Drug interactions affecting neuromuscular blockers of either type (competitive and depolarising) as well as those specific for competitive neuromuscular blockers.
Lidocaine, procainamide, quinidine and verapamil all have same neuromuscular blocking activity and may enhance the block produced by neuromuscular blockers. Large doses of lidocaine may reduce the release of acetylcholine and act directly on the muscle membrane.
Quinidine has a curare-like action at the neuromuscular junction and depresses the muscle action potential. If given during recovery from neuromuscular block, it can result in muscle weakness and apnoea and it should be avoided, if possible, in the immediate postoperative period.
Some antibacterials in very high concentration can produce a muscle paralysis that may be additive to or synergistic with that produced by neuromuscular blockers.
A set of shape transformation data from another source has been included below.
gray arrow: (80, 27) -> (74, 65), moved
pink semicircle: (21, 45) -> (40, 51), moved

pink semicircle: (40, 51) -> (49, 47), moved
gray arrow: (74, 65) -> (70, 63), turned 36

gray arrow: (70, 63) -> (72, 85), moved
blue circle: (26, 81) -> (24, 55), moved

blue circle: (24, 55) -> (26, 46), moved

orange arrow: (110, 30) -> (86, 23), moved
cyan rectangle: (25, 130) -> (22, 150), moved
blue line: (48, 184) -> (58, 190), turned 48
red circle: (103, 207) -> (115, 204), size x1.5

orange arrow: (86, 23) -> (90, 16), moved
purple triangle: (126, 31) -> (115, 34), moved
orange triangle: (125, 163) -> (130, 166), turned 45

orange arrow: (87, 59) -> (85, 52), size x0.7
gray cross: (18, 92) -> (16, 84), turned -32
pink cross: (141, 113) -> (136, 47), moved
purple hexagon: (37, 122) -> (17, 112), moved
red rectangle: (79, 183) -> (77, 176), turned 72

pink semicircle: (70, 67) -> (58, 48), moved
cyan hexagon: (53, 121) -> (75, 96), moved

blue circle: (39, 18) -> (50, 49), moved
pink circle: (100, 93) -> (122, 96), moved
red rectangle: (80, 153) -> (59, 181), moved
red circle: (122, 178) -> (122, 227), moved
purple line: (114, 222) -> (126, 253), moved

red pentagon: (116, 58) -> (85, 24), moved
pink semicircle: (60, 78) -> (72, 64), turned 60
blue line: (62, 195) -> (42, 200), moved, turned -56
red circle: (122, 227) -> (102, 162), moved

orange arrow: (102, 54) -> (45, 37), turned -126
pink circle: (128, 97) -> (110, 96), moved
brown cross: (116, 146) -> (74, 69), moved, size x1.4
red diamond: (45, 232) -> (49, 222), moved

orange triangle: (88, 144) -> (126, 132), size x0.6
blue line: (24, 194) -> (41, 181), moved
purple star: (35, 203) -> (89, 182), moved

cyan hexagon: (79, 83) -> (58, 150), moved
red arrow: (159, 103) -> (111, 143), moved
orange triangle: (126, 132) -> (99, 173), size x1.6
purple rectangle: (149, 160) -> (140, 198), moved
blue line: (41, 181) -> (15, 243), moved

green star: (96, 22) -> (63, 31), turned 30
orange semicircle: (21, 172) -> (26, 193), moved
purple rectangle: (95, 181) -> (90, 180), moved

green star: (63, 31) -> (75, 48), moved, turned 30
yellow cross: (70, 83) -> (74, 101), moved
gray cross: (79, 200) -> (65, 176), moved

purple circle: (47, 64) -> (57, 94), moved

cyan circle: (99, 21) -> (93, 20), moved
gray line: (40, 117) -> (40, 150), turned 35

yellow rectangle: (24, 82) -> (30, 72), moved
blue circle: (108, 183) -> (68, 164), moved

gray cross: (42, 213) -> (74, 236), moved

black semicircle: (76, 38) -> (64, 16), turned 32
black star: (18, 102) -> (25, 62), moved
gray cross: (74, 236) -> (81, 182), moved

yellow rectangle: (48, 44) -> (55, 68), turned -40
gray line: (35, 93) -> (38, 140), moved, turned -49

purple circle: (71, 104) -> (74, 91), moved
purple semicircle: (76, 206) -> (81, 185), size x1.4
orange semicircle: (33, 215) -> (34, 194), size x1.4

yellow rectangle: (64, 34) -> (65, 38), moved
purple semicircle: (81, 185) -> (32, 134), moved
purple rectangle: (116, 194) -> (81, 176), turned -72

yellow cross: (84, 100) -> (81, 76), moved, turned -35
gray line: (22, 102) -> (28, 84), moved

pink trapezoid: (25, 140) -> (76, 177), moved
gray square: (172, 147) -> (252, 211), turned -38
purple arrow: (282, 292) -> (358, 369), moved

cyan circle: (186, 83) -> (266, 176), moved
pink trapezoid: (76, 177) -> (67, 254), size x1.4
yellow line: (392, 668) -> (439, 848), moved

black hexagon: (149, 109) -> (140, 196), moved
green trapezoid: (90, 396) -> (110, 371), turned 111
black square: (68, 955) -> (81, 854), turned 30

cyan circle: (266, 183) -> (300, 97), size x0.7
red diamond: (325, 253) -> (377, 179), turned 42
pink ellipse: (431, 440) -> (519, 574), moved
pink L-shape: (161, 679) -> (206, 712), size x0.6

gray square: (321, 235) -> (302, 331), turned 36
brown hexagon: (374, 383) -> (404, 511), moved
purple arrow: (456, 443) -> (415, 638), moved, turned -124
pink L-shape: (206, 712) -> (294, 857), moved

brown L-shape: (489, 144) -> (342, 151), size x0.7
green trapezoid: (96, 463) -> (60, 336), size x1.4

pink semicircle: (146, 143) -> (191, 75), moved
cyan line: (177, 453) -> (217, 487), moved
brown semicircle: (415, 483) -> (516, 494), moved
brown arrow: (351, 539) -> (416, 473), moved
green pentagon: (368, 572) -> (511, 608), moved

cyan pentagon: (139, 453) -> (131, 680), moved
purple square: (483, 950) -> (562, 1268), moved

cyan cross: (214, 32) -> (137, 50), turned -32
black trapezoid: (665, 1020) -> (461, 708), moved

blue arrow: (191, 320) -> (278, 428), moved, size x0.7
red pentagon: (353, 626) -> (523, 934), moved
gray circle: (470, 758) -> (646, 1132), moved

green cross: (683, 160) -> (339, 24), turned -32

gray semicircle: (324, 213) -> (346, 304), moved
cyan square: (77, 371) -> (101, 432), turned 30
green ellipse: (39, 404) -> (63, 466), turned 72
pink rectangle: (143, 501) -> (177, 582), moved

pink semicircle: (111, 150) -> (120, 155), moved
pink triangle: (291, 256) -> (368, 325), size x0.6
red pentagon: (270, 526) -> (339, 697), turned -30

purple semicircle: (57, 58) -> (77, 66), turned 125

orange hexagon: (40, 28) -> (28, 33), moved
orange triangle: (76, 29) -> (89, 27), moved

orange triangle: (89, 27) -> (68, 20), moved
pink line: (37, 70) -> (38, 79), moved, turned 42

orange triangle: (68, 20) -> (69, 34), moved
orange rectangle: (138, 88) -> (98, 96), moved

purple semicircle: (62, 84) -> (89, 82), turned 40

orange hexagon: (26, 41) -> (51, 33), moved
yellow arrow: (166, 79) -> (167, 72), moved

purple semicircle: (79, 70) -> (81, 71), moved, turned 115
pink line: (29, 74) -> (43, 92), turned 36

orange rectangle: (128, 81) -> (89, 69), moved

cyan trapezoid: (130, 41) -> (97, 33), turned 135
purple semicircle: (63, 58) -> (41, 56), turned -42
The neuromuscular block produced by antibacterials may be enhanced in patients with intracellular potassium deficiency, low plasma-calcium concentration, neuromuscular disease, or a tendency to a high plasma-antibacterial concentration, for example after large doses or in renal impairment. The interaction appears to be more important for competitive neuromuscular blockers.
The antibacterials most commonly implicated are aminoglycosides, lincosamides, polymyxins and more rarely, tetracyclines.
Store at temperatures between 2-8°C.
M03AC04 - atracurium ; Belongs to the class of other quaternary ammonium-containing agents used as peripherally-acting muscle relaxants.
Soln for inj (clear, colorless or pale yellow) 10 mg/mL x 2.5 mL x 10's.